• **What to work on**
Your answer is the lines below, exactly, from the one that contains "près du corps" through the one that contains "раста економије.", both included.

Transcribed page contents
*** Begin section ***

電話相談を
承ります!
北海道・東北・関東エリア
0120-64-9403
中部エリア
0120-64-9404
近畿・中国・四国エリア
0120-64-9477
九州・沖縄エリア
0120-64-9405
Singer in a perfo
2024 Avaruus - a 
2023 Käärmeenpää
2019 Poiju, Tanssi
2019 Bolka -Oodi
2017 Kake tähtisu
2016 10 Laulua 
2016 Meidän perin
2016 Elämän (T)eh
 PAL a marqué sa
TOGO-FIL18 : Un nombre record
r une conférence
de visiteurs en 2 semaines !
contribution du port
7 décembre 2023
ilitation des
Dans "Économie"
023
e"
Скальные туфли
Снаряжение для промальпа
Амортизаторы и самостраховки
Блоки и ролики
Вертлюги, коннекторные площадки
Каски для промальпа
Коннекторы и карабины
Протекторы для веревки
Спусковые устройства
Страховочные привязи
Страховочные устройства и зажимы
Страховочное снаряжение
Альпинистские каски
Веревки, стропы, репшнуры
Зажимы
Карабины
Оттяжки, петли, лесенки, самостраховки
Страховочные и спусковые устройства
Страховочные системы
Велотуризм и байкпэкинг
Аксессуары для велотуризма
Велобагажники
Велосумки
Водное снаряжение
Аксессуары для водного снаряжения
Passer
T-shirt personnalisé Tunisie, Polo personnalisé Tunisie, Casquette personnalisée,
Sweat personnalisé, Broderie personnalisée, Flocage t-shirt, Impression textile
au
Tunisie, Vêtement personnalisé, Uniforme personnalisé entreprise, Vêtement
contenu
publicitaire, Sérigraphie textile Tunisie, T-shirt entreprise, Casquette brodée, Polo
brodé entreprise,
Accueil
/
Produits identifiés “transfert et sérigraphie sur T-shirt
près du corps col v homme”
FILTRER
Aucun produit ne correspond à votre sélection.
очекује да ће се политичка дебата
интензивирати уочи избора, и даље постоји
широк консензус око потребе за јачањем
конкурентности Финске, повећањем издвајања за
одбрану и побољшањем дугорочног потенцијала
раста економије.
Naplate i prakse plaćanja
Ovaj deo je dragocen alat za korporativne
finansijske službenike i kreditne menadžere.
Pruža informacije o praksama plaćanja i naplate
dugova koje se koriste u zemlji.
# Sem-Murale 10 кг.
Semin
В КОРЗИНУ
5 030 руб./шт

*** End section ***
*** Begin section ***

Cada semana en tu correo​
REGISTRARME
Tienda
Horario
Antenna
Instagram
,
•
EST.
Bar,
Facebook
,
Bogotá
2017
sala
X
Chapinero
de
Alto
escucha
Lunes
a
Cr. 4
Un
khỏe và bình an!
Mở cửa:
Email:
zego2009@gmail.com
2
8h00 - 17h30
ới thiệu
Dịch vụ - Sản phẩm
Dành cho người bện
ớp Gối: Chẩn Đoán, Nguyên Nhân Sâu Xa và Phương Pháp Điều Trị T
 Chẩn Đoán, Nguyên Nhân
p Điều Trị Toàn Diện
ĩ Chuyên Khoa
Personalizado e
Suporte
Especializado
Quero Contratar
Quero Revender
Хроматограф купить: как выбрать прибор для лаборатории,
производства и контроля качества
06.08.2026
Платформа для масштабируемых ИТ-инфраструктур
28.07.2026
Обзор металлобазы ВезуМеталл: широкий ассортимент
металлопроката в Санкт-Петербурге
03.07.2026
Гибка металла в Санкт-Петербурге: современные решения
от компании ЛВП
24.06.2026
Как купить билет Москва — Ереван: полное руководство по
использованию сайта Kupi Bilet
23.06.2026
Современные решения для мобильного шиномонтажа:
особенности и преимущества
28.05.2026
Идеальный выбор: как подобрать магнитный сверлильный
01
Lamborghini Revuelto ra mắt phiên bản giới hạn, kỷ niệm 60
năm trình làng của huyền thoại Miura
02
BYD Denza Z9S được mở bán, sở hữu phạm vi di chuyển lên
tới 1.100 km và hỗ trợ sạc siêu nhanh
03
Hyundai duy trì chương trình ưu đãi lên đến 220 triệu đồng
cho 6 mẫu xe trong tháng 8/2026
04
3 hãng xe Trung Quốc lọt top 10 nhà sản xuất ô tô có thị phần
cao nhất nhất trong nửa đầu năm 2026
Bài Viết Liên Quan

*** End section ***

• **Solution to the exercise**
près du corps col v homme”
FILTRER
Aucun produit ne correspond à votre sélection.
очекује да ће се политичка дебата
интензивирати уочи избора, и даље постоји
широк консензус око потребе за јачањем
конкурентности Финске, повећањем издвајања за
одбрану и побољшањем дугорочног потенцијала
раста економије.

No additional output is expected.